§ TASK GOAL: Repeat the records verbatim and leave the pictures out of your copy.
[[ DATA PROVIDED, beginning ]]
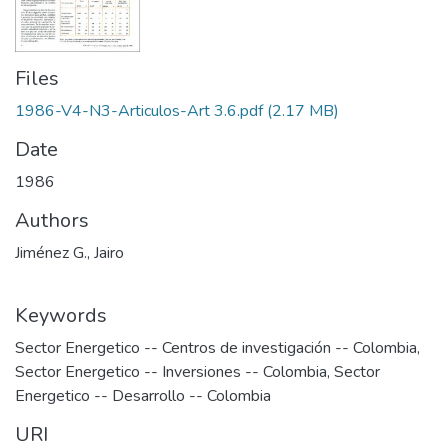
Files
1986-V4-N3-Articulos-Art 3.6.pdf
(2.17 MB)
Date
1986
Authors
Jiménez G., Jairo
Keywords
Sector Energetico -- Centros de investigación -- Colombia
,
Sector Energetico -- Inversiones -- Colombia
,
Sector
Energetico -- Desarrollo -- Colombia
URI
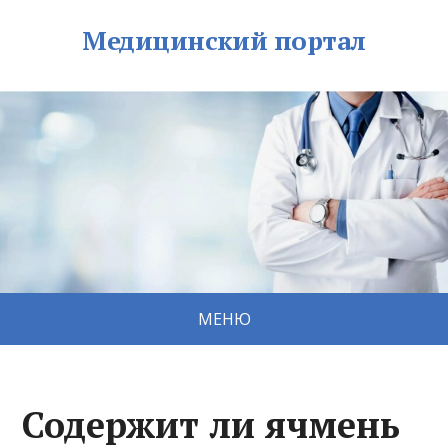
Медицинский портал
МЕНЮ
Содержит ли ячмень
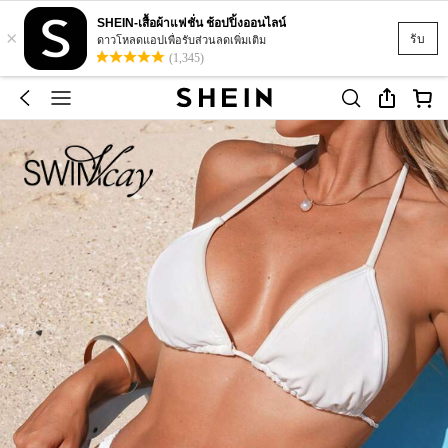
SHEIN-เสื้อผ้าแฟชั่น ช้อปปิ้งออนไลน์
×
รับ
ดาวโหลดแอปเพื่อรับส่วนลดเพิ่มเติม
(1,345)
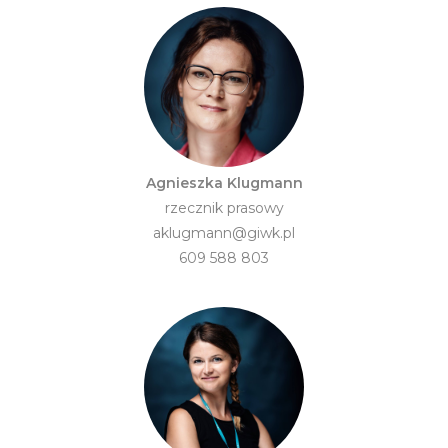
Agnieszka Klugmann
rzecznik prasowy
aklugmann@giwk.pl
609 588 803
[[ DATA PROVIDED, end ]]
§ EXERCISE OUTPUT:
Files
1986-V4-N3-Articulos-Art 3.6.pdf
(2.17 MB)
Date
1986
Authors
Jiménez G., Jairo
Keywords
Sector Energetico -- Centros de investigación -- Colombia
,
Sector Energetico -- Inversiones -- Colombia
,
Sector
Energetico -- Desarrollo -- Colombia
URI
Медицинский портал
МЕНЮ
Содержит ли ячмень
SHEIN-เสื้อผ้าแฟชั่น ช้อปปิ้งออนไลน์
×
รับ
ดาวโหลดแอปเพื่อรับส่วนลดเพิ่มเติม
(1,345)
Agnieszka Klugmann
rzecznik prasowy
aklugmann@giwk.pl
609 588 803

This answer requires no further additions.